**Exercise instructions**. What lines of the data below hold "zoals"? Show them.

────────────────────────────────────────

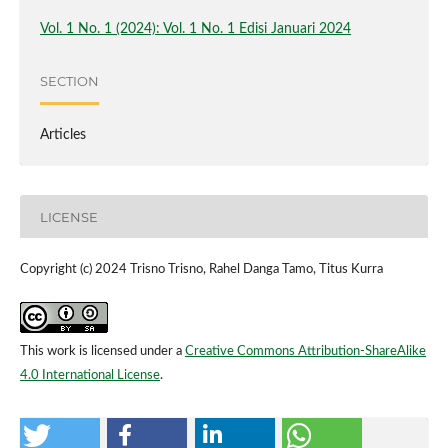
Vol. 1 No. 1 (2024): Vol. 1 No. 1 Edisi Januari 2024
SECTION
Articles
LICENSE
Copyright (c) 2024 Trisno Trisno, Rahel Danga Tamo, Titus Kurra
This work is licensed under a
Creative Commons Attribution-ShareAlike
4.0 International License
.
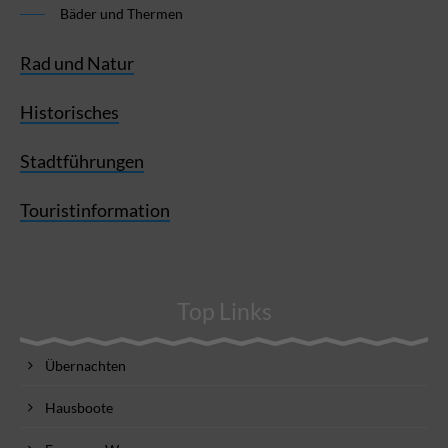
Bäder und Thermen
Rad und Natur
Historisches
Stadtführungen
Touristinformation
Top Links
Übernachten
Hausboote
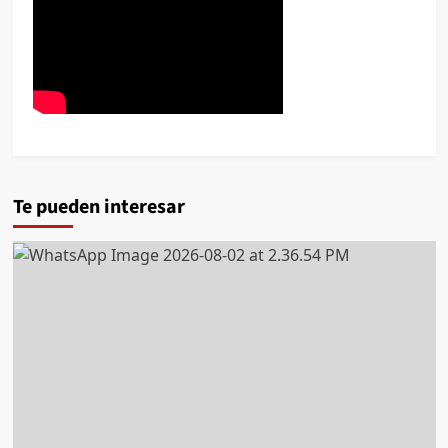
Te pueden interesar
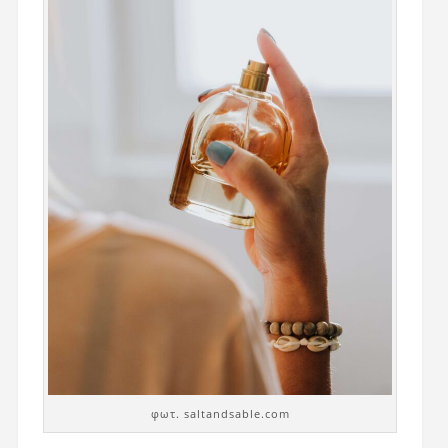
φωτ. saltandsable.com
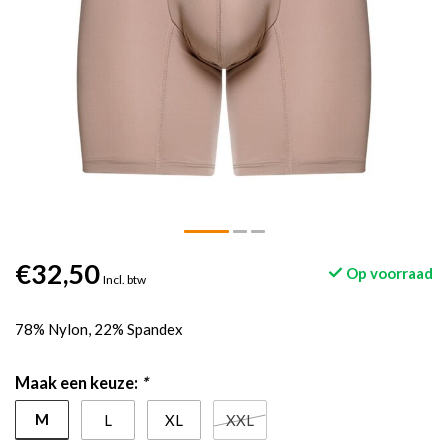
€32,50
Op voorraad
Incl. btw
78% Nylon, 22% Spandex
Maak een keuze:
*
M
L
XL
XXL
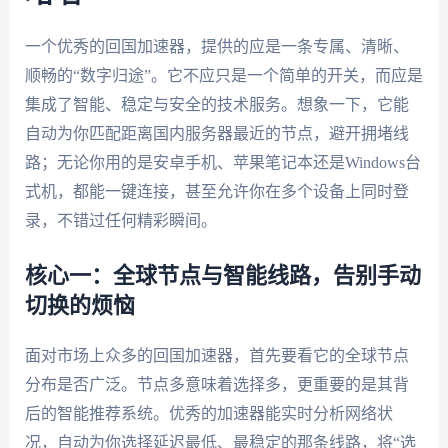
一个优秀的回国加速器，提供的应是一条专属、清晰、
顺畅的“数字归途”。它不应只是一个简单的开关，而应是
集成了智能、稳定与安全的技术服务。想象一下，它能
自动为你匹配距离国内服务器最近的节点，避开拥堵线
路；无论你用的是安卓手机、苹果笔记本还是Windows台
式机，都能一键连接，甚至允许你在多个设备上同时登
录，不错过任何精彩瞬间。
核心一：全球节点与智能线路，告别手动
切换的烦恼
面对市场上众多的回国加速器，首先要看它的全球节点
分布是否广泛。节点多意味着选择多，更重要的是其背
后的智能推荐系统。优秀的加速器能实时分析网络状
况，自动为你选择延迟最低、最稳定的那条线路，将“选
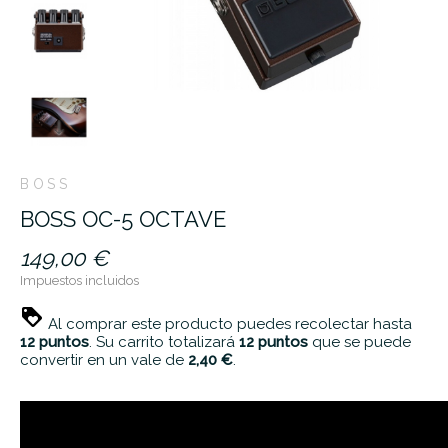
BOSS
BOSS OC-5 OCTAVE
149,00 €
Impuestos incluidos
Al comprar este producto puedes recolectar hasta
12
puntos
. Su carrito totalizará
12
puntos
que se puede
convertir en un vale de
2,40 €
.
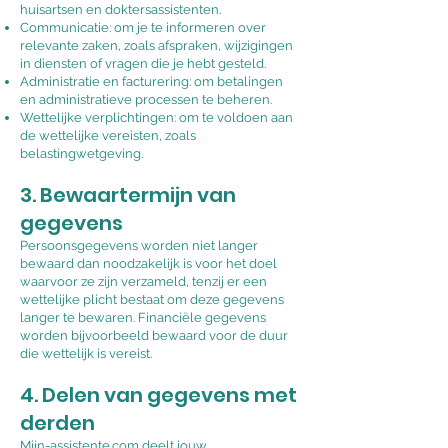
huisartsen en doktersassistenten.
Communicatie: om je te informeren over
relevante zaken, zoals afspraken, wijzigingen
in diensten of vragen die je hebt gesteld.
Administratie en facturering: om betalingen
en administratieve processen te beheren.
Wettelijke verplichtingen: om te voldoen aan
de wettelijke vereisten, zoals
belastingwetgeving.
3. Bewaartermijn van
gegevens
Persoonsgegevens worden niet langer
bewaard dan noodzakelijk is voor het doel
waarvoor ze zijn verzameld, tenzij er een
wettelijke plicht bestaat om deze gegevens
langer te bewaren. Financiële gegevens
worden bijvoorbeeld bewaard voor de duur
die wettelijk is vereist.
4. Delen van gegevens met
derden
Mijn-assistente.com deelt jouw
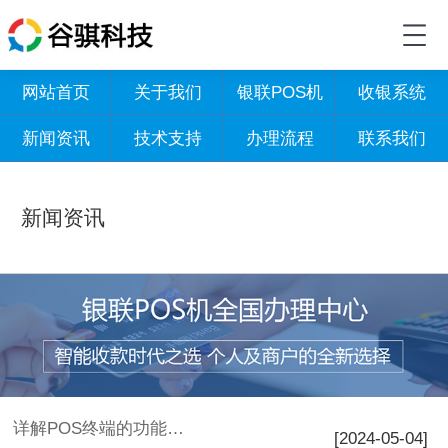
网站首页
关于我们
银联POS机
收银系统
新闻资讯
技术支持
办理流程
联系我们
新闻资讯
详解POS终端的功能和使用(pos机的功能使用介绍)
[2024-05-04]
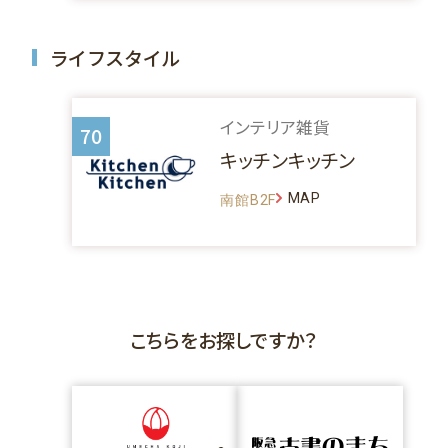
ライフスタイル
インテリア雑貨
70
キッチンキッチン
MAP
南館B2F
こちらをお探しですか？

────────────────────────────────────────

**Written solution**.
relevante zaken, zoals afspraken, wijzigingen
de wettelijke vereisten, zoals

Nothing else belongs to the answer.